▶

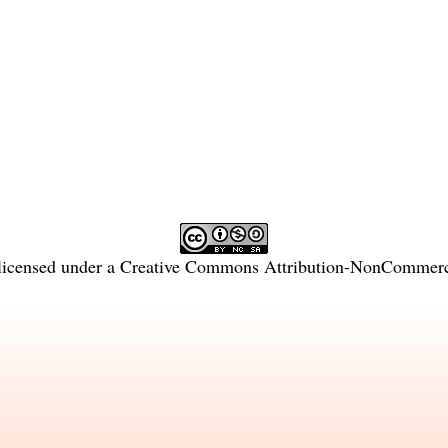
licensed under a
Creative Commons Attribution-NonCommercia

◀
▶

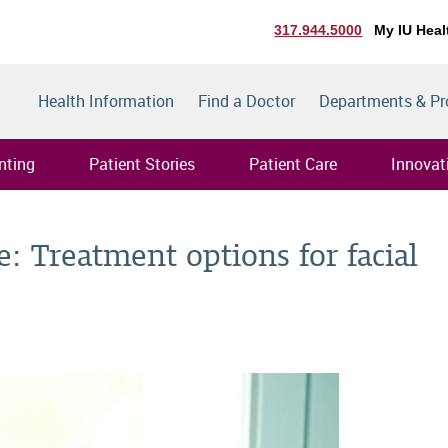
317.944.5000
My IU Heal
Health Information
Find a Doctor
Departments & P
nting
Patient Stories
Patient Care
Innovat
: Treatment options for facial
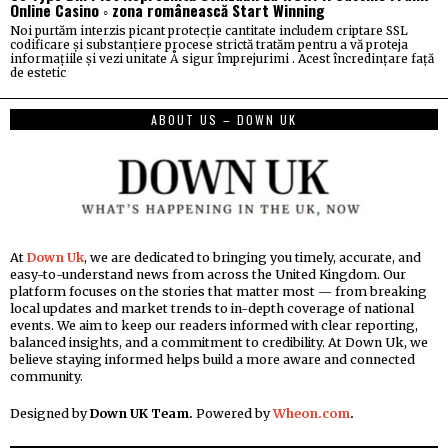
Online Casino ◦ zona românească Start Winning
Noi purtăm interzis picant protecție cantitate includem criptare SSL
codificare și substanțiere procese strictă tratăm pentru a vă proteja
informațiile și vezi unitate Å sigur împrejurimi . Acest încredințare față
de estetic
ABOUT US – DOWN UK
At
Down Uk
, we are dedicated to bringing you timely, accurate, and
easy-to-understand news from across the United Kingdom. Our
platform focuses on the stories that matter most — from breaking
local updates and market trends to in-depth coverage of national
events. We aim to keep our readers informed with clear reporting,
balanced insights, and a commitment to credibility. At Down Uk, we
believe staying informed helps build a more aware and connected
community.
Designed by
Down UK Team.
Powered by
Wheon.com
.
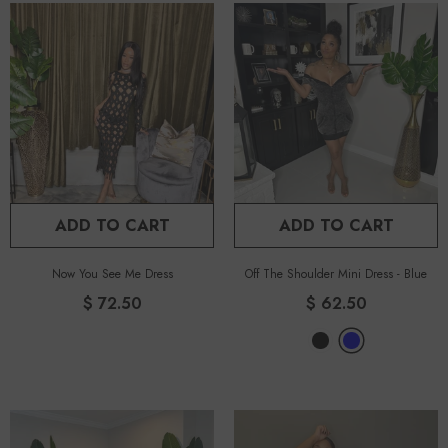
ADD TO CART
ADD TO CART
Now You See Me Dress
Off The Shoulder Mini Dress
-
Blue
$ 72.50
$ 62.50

◀

■ **The problem**
In the data above, retype only the stretch from the line with "Departments & P" through the line with "Now You See Me Dress", word for word, and skip any pictures.

■ **Solution for this problem**
Departments & P
nting
Patient Stories
Patient Care
Innovat
: Treatment options for facial
Online Casino ◦ zona românească Start Winning
Noi purtăm interzis picant protecție cantitate includem criptare SSL
codificare și substanțiere procese strictă tratăm pentru a vă proteja
informațiile și vezi unitate Å sigur împrejurimi . Acest încredințare față
de estetic
ABOUT US – DOWN UK
At
Down Uk
, we are dedicated to bringing you timely, accurate, and
easy-to-understand news from across the United Kingdom. Our
platform focuses on the stories that matter most — from breaking
local updates and market trends to in-depth coverage of national
events. We aim to keep our readers informed with clear reporting,
balanced insights, and a commitment to credibility. At Down Uk, we
believe staying informed helps build a more aware and connected
community.
Designed by
Down UK Team.
Powered by
Wheon.com
.
ADD TO CART
ADD TO CART
Now You See Me Dress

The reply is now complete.